Let History Be Your Guide

There's never been so much uncertainty in the stock market about the future of the global economy. Half think we can slog along with anemic growth, while the other half think we're headed back to recession.

A chart of the S&P 500 Index is looking like an electrocardiogram since the beginning of August, when serious concerns about European debt problems as well as our country's inability (read gridlock in D.C.) to deal with joblessness and lack of capital spending by firms. Oh, and there's a supercommittee of legislators expected to deliver a plan for massive (trillions) federal spending cuts by November's end.

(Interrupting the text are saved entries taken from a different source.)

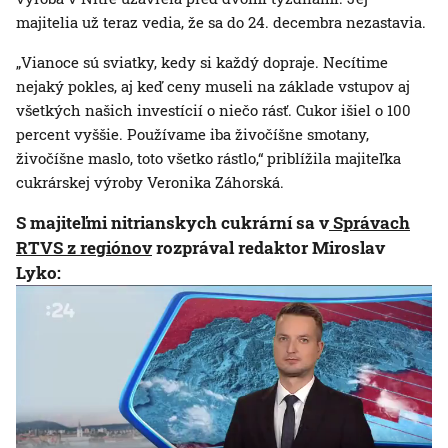
majitelia už teraz vedia, že sa do 24. decembra nezastavia.
„Vianoce sú sviatky, kedy si každý dopraje. Necítime
nejaký pokles, aj keď ceny museli na základe vstupov aj
všetkých našich investícií o niečo rásť. Cukor išiel o 100
percent vyššie. Používame iba živočíšne smotany,
živočíšne maslo, toto všetko rástlo,“ priblížila majiteľka
cukrárskej výroby Veronika Záhorská.
S majiteľmi nitrianskych cukrární sa v
Správach
RTVS z regiónov
rozprával redaktor Miroslav
Lyko:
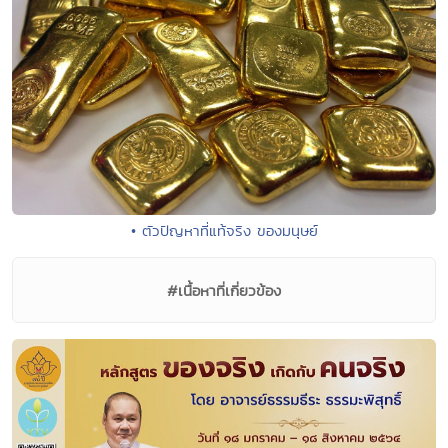
• ตัวปัญหาที่แท้จริง ของมนุษย์
#เนื้อหาที่เกี่ยวข้อง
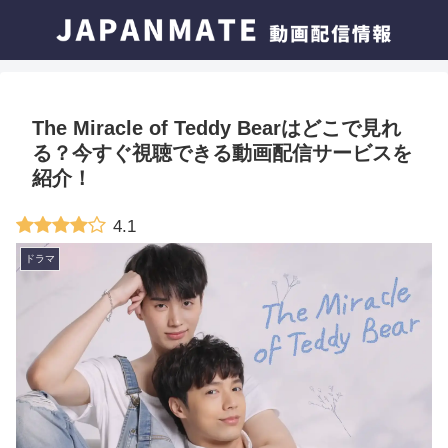
The Miracle of Teddy Bearはどこで見れ
る？今すぐ視聴できる動画配信サービスを
紹介！
4.1
ドラマ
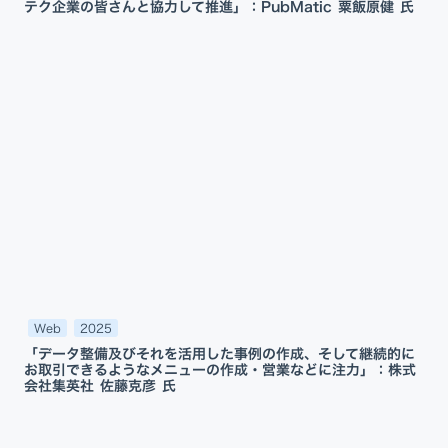
テク企業の皆さんと協力して推進」：PubMatic 粟飯原健 氏
Web
2025
「データ整備及びそれを活用した事例の作成、そして継続的に
お取引できるようなメニューの作成・営業などに注力」：株式
会社集英社 佐藤克彦 氏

So, when all is in doubt what is an investor to do? For my money, I'm looking back in history to a similar time of tremendous public doubt about government and the future of the financial system. The behavior of investors then is shaping up much like as it is playing out today.

Online Stock Trading Guide



Following the crash of 1932 (2009), stock rebounded sharply over the next few years 1933-1936 (2010-2011). Then there was another pull-back, followed by a slow and steady rise back. But stocks didn't recover to their pre-crash levels for 25 YEARS! Now with new computer-driven trading technology and supposedly smarter traders, I can see that time frame today condensed by more than half. But that still means we have 5-7 years before all the bad news shakes out of the market -- the deleveraging of the global economy is done.

So . . . I'm saying we're not likely to see S&P 1500 for quite a while. It's at 1154 now.

If you look at the chart above, the best point of entry back then was in late 1941 -- after Pearl Harbor when we declared war with Japan. WWII brought on a period of tremendous economic growth and prosperity for our country and investors profited greatly. We may need a similar extreme global event to kickstart our economy again.

I can't envision one yet. I'm still 50% market 50% mattress.